Gaussian elimination is basically the systematic technique for solving a system of linear equations as taught in the first algebra courses in elementary school or high school. The technique consists of picking one of the equations and solving for a given variable in terms of the remaining variables, then substituting that expression for the given variable in the remaining equations and simplifing. Repeat the process until only one variable remains, solve the last equation for that variable, and then working backwards, solve for the remaining variables.

The two real versions and one complex version of Gaussian elimination are presented here. All versions use partial pivoting to select the next variable to eliminate in terms of the remaining variables. In general, the system should be equilibrated before calling either of the routines. The solution then needs to be transformed back to the unequilibrated basis. If more than one system of linear equations needs to be solved using the same matrix of coefficients, then one should use Doolittle's method with partial pivoting, which corresponds to the LU decomposition using Gaussian elimination.

### Function List

• int Gaussian_Elimination( double* A, int n, double* B )

This routine solves the linear system of equations A x = B for x. The matrix A is an n×n matrix, the vector (column matrix) B is an n-dimensional vector. The matrix A is modified during the calculations and the solution x is returned in the vector B. The function returns 0 if the calculation was successful and -1 if the matrix is singular.

• int Gaussian_Elimination_Aux( double* AB, int nrows, int ncols )

This routine solves the linear system of equations A x = B for x, where A is an nrows×nrows matrix, B is an nrows×(ncols - nrows) matrix, and the solution x is an an nrows×(ncols - nrows) matrix. The argument AB is an nrows×ncols matrix [A:B], the first nrows columns of which are the nrows columns of A and the remaining (ncols - nrows) columns are the columns of B. The matrix A is modified during the calculations and the solution x is returned in the last (ncols - nrows) columns of AB. The function returns 0 if the calculation was successful and -1 if the matrix is singular.

• int cGaussian_Elimination( double complex *A, int n, double complex *B )

This routine solves the linear system of equations A x = B for x. The complex matrix A is an n×n matrix, the complex vector (column matrix) B is an n-dimensional vector. The matrix A is modified during the calculations and the complex solution x is returned in the vector B. The function returns 0 if the calculation was successful and -1 if the matrix is singular.

#### C Test Code, Test Results, and Build Shell Script

• The file, testgauss_elimination.c, contains a test program of Gaussian_Elimination( ). This program requires the file gauss_elimination.c listed above.

• The file, Gauss_Elimination.txt, contains the results of the test program testgauss_elimination.c.

• The file, testgauss_elimination.sh, contains the shell script used to compile, link, and execute the test program testgauss_elimination.c.

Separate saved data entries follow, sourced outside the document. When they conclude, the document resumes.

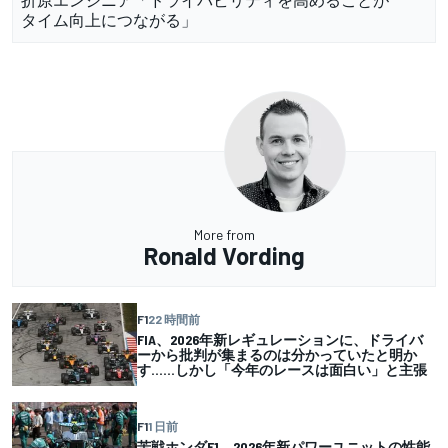
タイム向上につながる」
More from
Ronald Vording
F1
22 時間前
FIA、2026年新レギュレーションに、ドライバ
ーから批判が集まるのは分かっていたと明か
す……しかし「今年のレースは面白い」と主張
F1
1 日前
苦戦ホンダF1、2026年新パワーユニットの性能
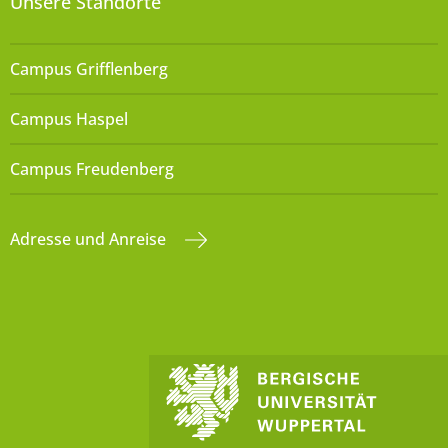
Unsere Standorte
Campus Grifflenberg
Campus Haspel
Campus Freudenberg
Adresse und Anreise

• The file, testcgauss_elimination.c, contains a test program of cGaussian_Elimination( ). This program requires the file gauss_elimination.c listed above.

• The file, CGauss_Elimination.txt, contains the results of the test program testcgauss_elimination.c.

• The file, testcgauss_elimination.sh, contains the shell script used to compile, link, and execute the test program testcgauss_elimination.c.